Despite a genealogy book featured on Ancestry.com stating that Robert, Kinchen, Nathaniel, and Andrew were sons of Henry Boothe, I had already found one tiny detail reporting otherwise. That report was one single answer on the death record for Andrew Boothe, who died in Nansemond County in 1860. According to his brother, Andrew's parents were actually Abram and "Cherry" Booth.

So I went looking. I needed to double check that report. Could I find another Boothe sibling whose death record confirmed those same parental names?

Well, I found something, alright, but it added another tailspin to my journey. Found in the same death register for Nansemond County was the entry for a sister (see line number thirty two) who—at least according to the reporting party, her son Edwin Duke—also claimed Abram Boothe as her father (although naming her mother as Charlotte, not Charity or Cherry). Only problem was: the woman's given name contained a questionable first letter. What was her actual name? 
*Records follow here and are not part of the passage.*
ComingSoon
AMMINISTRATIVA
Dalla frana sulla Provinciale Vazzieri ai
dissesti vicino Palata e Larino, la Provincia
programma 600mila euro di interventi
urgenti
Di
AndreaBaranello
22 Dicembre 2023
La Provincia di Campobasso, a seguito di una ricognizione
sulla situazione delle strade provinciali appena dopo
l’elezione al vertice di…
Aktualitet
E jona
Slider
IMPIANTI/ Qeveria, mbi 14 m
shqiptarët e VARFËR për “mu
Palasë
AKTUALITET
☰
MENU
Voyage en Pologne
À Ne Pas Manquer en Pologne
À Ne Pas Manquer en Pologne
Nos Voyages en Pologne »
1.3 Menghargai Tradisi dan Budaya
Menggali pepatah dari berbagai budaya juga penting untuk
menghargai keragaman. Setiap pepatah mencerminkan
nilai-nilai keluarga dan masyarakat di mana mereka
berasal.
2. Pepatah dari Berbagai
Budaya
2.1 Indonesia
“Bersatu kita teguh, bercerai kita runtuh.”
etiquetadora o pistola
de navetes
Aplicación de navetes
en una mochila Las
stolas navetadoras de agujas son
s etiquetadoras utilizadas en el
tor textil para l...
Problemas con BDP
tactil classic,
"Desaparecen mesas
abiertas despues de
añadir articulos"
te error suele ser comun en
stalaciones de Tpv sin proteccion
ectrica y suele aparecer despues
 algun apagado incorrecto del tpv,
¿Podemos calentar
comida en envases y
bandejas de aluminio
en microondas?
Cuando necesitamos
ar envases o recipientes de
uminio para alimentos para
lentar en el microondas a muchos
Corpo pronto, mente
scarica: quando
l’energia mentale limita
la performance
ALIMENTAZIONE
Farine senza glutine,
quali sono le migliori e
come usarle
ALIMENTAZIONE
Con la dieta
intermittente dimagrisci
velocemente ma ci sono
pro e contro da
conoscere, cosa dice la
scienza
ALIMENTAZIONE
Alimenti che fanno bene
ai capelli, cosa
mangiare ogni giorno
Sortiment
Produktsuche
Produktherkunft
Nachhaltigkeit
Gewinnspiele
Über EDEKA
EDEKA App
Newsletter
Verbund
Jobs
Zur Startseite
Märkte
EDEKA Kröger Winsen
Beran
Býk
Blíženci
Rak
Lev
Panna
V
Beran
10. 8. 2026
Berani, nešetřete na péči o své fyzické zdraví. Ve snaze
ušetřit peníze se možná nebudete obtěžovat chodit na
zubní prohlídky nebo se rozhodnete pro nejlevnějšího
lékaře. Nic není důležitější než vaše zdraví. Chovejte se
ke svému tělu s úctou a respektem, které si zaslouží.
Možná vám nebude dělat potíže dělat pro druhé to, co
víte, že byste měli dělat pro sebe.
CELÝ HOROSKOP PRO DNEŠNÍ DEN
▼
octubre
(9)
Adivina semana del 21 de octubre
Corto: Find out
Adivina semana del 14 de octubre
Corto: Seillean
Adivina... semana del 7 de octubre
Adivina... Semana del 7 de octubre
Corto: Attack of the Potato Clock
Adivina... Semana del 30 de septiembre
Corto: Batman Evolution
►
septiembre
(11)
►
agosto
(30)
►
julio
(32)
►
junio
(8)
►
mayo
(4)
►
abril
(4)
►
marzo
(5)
Since her son Edwin Duke was identified as the reporting party, and the death occurred in 1853, it was a simple matter of finding the family in the 1850 census. There, the woman's name was given, in a clear hand, as sixty five year old Pennina Duke, assumed wife of Jacob. Checking further, a similar name was mentioned in a collection of North American family history books assembled at Ancestry.com—but also accessible through Internet Archive under the specific 1909 title, A Genealogy of the Duke-Shepherd-Van Metre Family. That time, her name was rendered as Penniniah Booth—and thankfully, her fifth child was indeed named Edwin. (Her first-born, incidentally, was given the name Abraham, if that Genealogy was correct.)

No matter whether that woman's name was Penniniah or Pennina, that's a far cry from the report claiming Henry Boothe named his daughter Lottie. Perhaps, indeed, he did—but he apparently was not the father of this Booth woman, nor her brothers Nathaniel, Robert, and Andrew. Granted, some grandchildren may not have been as familiar with their grandparents' names as we might like, but I have a nagging suspicion that Henry Boothe was not the man we thought he was.

Having examined documents for each of the supposed sons of Henry—now, presumably, actually Abram—we'll take a final look at what we've found in this exploration, come the last day of this month. In the meantime, we have another puzzle to unravel from its family-myth moorings: the claim that my second great-grandfather's dad was actually a man named Daniel Boothe. Time to begin quadruple-checking all over again.